Q&A with Professor of Built Environment Visualisation, Richard Laing, whose research concentrates on the subject of visualisation and its use within public evaluation of open space, built heritage and urban design.

Richard Laing 2015

  • Can you tell us a bit about your work / research relating to smart cities?

Over a period of many years, we have been involved in research which has considered how computers, visualisation and IT might affect the ways in which we plan, design, use and interact within cities. This has included the use of computer games, online collaboration and the involvement of communities in our work, with the most recent work concerning mobility in Aberdeen and the Shire. The rapid development of technology to assist people to have a higher quality of life is exciting, and might signal a future which is brighter.


  • What kind of impact could this have locally and how could the general public benefit?

Within Aberdeen, we have already seen the rollout of sophisticated and highly effective methods of improving traffic flow, which in turn reduces emissions and pollution. In the coming years, we will see this extending to the generation and use of energy across the city, and the general public will be much more able to monitor, control and influence how this might be of benefit to them personally. Smart cities are maybe facilitated by technology, and the overall aim is to improve quality of life.

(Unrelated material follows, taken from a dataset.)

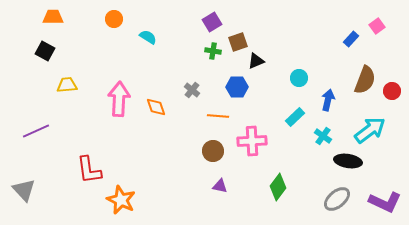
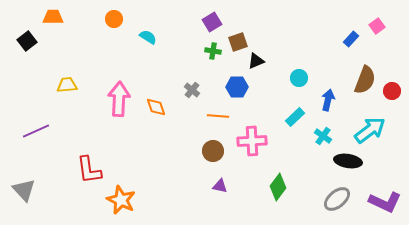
black square: moved 18 px left, 10 px up; rotated 24 degrees clockwise
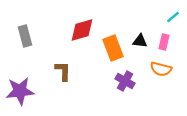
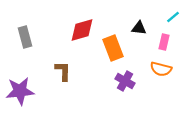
gray rectangle: moved 1 px down
black triangle: moved 1 px left, 13 px up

  • How is technology shaping the future of architecture and the built environment?

The ways in which we design and use buildings and towns are already heavily influenced by technology, including the use of sensors and responsive technology in terms of energy, intelligent transport, buildings which can be flexible for different uses and communication. The advent of driverless vehicles will bring challenges in terms of road congestion, but could also bring real opportunities in terms of access. The potential impact of such technology on how we live, work and play is becoming apparent, and will form a major strand of our applied research in the coming years.


  • Are there any negative implications? Could new technology replace human jobs?

Yes. However, we should not presume that technology will herald a dystopian 'Blade Runner' future. Whilst it is likely that robotics will lead to the displacement of some tasks - we are already seeing this in terms of offsite manufacture - this is not new. For example, my Uncle Sam was a highly skilled typesetter, with his abilities in demand in newspapers from Vancouver to Scotland. Digital technology has over time meant that manual typesetting is now largely undertaken using computers, but this simply meant that Sam's main skills - visual arrangement and visual design - became even more important. Technology will help us to automate repetitive tasks, but the human mind and creativity - in all senses of the word - will always be needed.


Professor Laing is Research Strategic Lead at RGU’s Scott Sutherland School of Architecture and Built Environment.